While clotting is necessary in order to control bleeding, under certain circumstances it can pose a serious risk to the life of the patient. Joint surgery on the knees or the hips can place a patient at particular risk for developing clots in the large blood vessels of the legs. Many patients who undergo these types of surgeries are given anticoagulants, such as apixaban, to help reduce the risk of this.

Scientists can now block heroin, morphine addiction

In a major breakthrough, an international team of scientists has proven that addiction to morphine and heroin can be blocked, while at the same time increasing pain relief.

The team from the University of Adelaide and University of Colorado has discovered the key mechanism in the body’s immune system that amplifies addiction to opioid drugs. The team has focused its research efforts on the immune receptor known as Toll-Like receptor 4 (TLR4). Laboratory studies have shown that the drug (+)-naloxone (pronounced: PLUS nal-OX-own) will selectively block the immune-addiction response.

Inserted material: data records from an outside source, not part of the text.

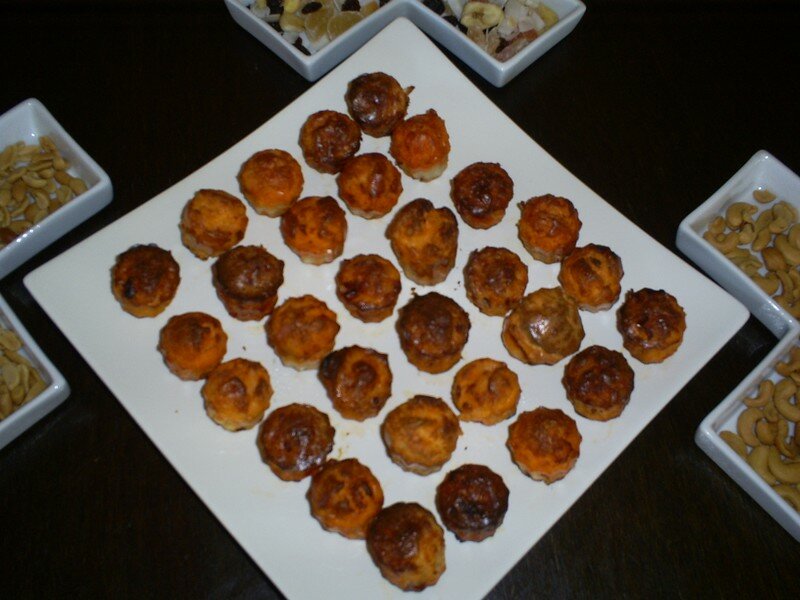 Where is `white serving surfaces`? The image size is (800, 600). white serving surfaces is located at coordinates (134, 365), (36, 236), (320, 59), (705, 437). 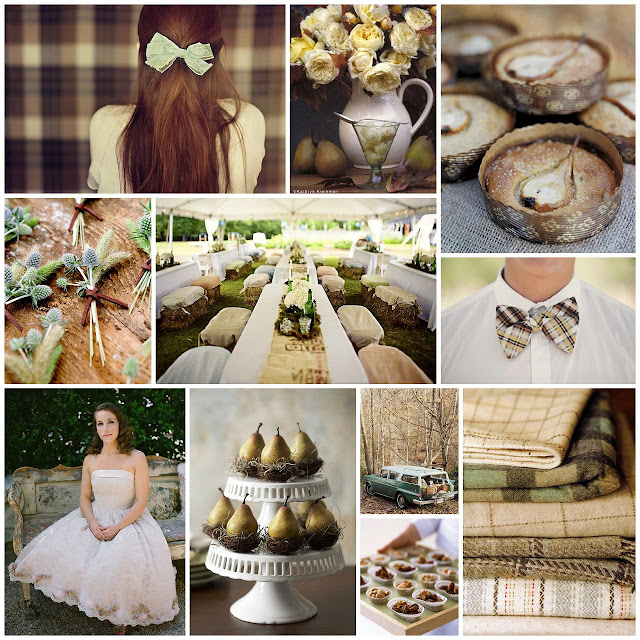 Image resolution: width=640 pixels, height=640 pixels. I want to click on table, so click(x=289, y=365). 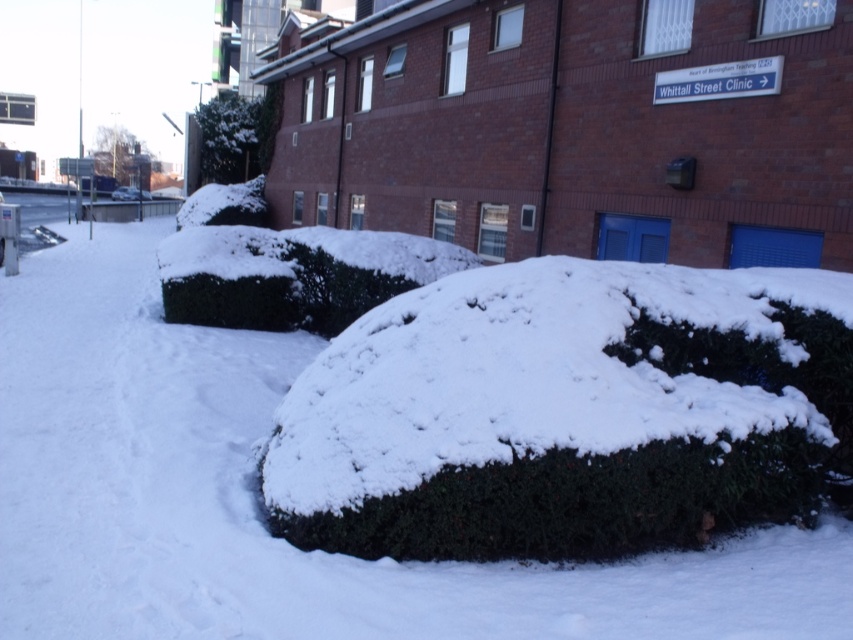 Does green textured bush at center appear on the left side of metallic silver car at center?

No, green textured bush at center is not to the left of metallic silver car at center.

Who is more forward, (296, 541) or (132, 189)?

Positioned in front is point (296, 541).

The height and width of the screenshot is (640, 853). In order to click on green textured bush at center in this screenshot , I will do `click(561, 412)`.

“Our studies have shown conclusively that we can block addiction via the immune system of the brain, without targeting the brain’s wiring,” says the lead author of the study, Dr Mark Hutchinson, ARC Research Fellow in the University of Adelaide’s School of Medical Sciences.

“Both the central nervous system and the immune system play important roles in creating addiction, but our studies have shown we only need to block the immune response in the brain to prevent cravings for opioid drugs.”

The results – which could eventually lead to new co-formulated drugs that assist patients with severe pain, as well as helping heroin users to kick the habit – will be published tomorrow in the Journal of Neuroscience.

“Opioid drugs such as morphine and heroin bind to TLR4 in a similar way to the normal immune response to bacteria. The problem is that TLR4 then acts as an amplifier for addiction,” Dr Hutchinson says.

“The drug (+)-naloxone automatically shuts down the addiction. It shuts down the need to take opioids, it cuts out behaviours associated with addiction, and the neurochemistry in the brain changes – dopamine, which is the chemical important for providing that sense of ‘reward’ from the drug, is no longer produced.”

“The drug that we’ve used to block addiction, naloxone (CAS No.:465-65-6), is a non-opioid mirror image drug that was created by Dr Kenner Rice in the 1970s. We believe this will prove extremely useful as a co-formulated drug with morphine, so that patients who require relief for severe pain will not become addicted but still receive pain relief . This has the potential to lead to major advances in patient and palliative care,” Professor Watkins says.

Senior author Professor Linda Watkins, from the Center for Neuroscience at the University of Colorado Boulder, says: “This work fundamentally changes what we understand about opioids, reward and addiction. We’ve suspected for some years that TLR4 may be the key to blocking opioid addiction, but now we have the proof. The researchers say clinical trials may be possible within the next 18 months.